Recoverable Information and Emergent Conservation Laws in Fracton Stabilizer Codes
A.T. Schmitz, Han Ma, Rahul M. Nandkishore, S. A. Parameswaran

TL;DR
This paper introduces recoverable information as a new measure for stabilizer Hamiltonians, revealing topological features and emergent conservation laws in fracton models, with multiple calculation methods and practical demonstrations.
Contribution
It defines recoverable information, proves its calculation equivalence, and applies it to fracton models to uncover emergent conservation laws and constraints.
Findings
Recoverable information quantifies topological data in stabilizer models.
Multiple methods for calculating recoverable information are shown to be equivalent.

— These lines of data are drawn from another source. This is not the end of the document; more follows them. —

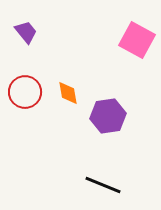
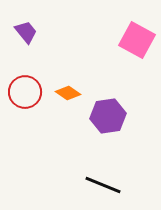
orange diamond: rotated 45 degrees counterclockwise
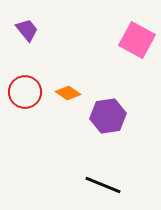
purple trapezoid: moved 1 px right, 2 px up
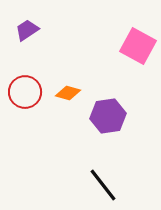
purple trapezoid: rotated 85 degrees counterclockwise
pink square: moved 1 px right, 6 px down
orange diamond: rotated 20 degrees counterclockwise
black line: rotated 30 degrees clockwise
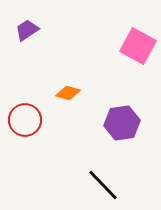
red circle: moved 28 px down
purple hexagon: moved 14 px right, 7 px down
black line: rotated 6 degrees counterclockwise
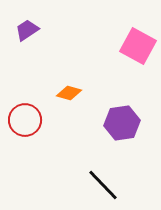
orange diamond: moved 1 px right
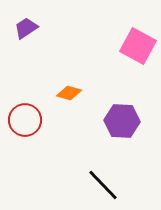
purple trapezoid: moved 1 px left, 2 px up
purple hexagon: moved 2 px up; rotated 12 degrees clockwise
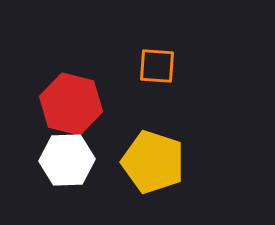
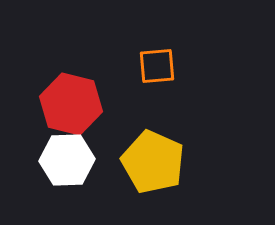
orange square: rotated 9 degrees counterclockwise
yellow pentagon: rotated 6 degrees clockwise
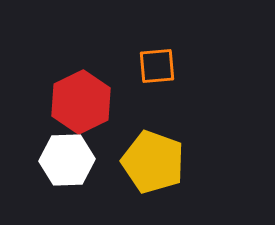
red hexagon: moved 10 px right, 2 px up; rotated 20 degrees clockwise
yellow pentagon: rotated 4 degrees counterclockwise
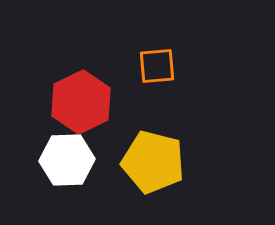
yellow pentagon: rotated 6 degrees counterclockwise
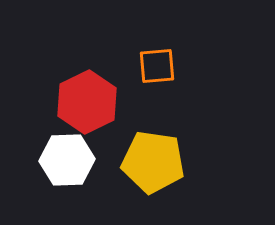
red hexagon: moved 6 px right
yellow pentagon: rotated 6 degrees counterclockwise
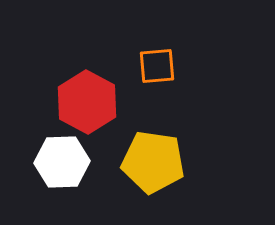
red hexagon: rotated 6 degrees counterclockwise
white hexagon: moved 5 px left, 2 px down
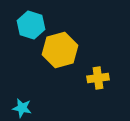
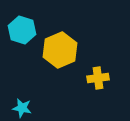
cyan hexagon: moved 9 px left, 5 px down
yellow hexagon: rotated 8 degrees counterclockwise
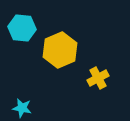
cyan hexagon: moved 2 px up; rotated 12 degrees counterclockwise
yellow cross: rotated 20 degrees counterclockwise
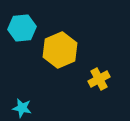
cyan hexagon: rotated 12 degrees counterclockwise
yellow cross: moved 1 px right, 1 px down
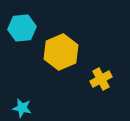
yellow hexagon: moved 1 px right, 2 px down
yellow cross: moved 2 px right
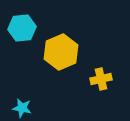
yellow cross: rotated 15 degrees clockwise
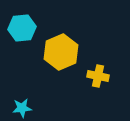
yellow cross: moved 3 px left, 3 px up; rotated 25 degrees clockwise
cyan star: rotated 18 degrees counterclockwise
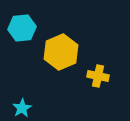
cyan star: rotated 24 degrees counterclockwise
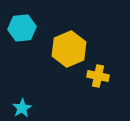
yellow hexagon: moved 8 px right, 3 px up
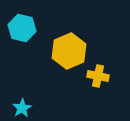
cyan hexagon: rotated 20 degrees clockwise
yellow hexagon: moved 2 px down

Emergent $Z_2$ conservation laws are deduced from recoverable information in fracton models.
Abstract
We introduce a new quantity, that we term recoverable information, defined for stabilizer Hamiltonians. For such models, the recoverable information provides a measure of the topological information, as well as a physical interpretation, which is complementary to topological entanglement entropy. We discuss three different ways to calculate the recoverable information, and prove their equivalence. To demonstrate its utility, we compute recoverable information for fracton models using all three methods where appropriate. From the recoverable information, we deduce the existence of emergent Gauss-law type constraints, which in turn imply emergent conservation laws for point-like quasiparticle excitations of an underlying topologically ordered phase.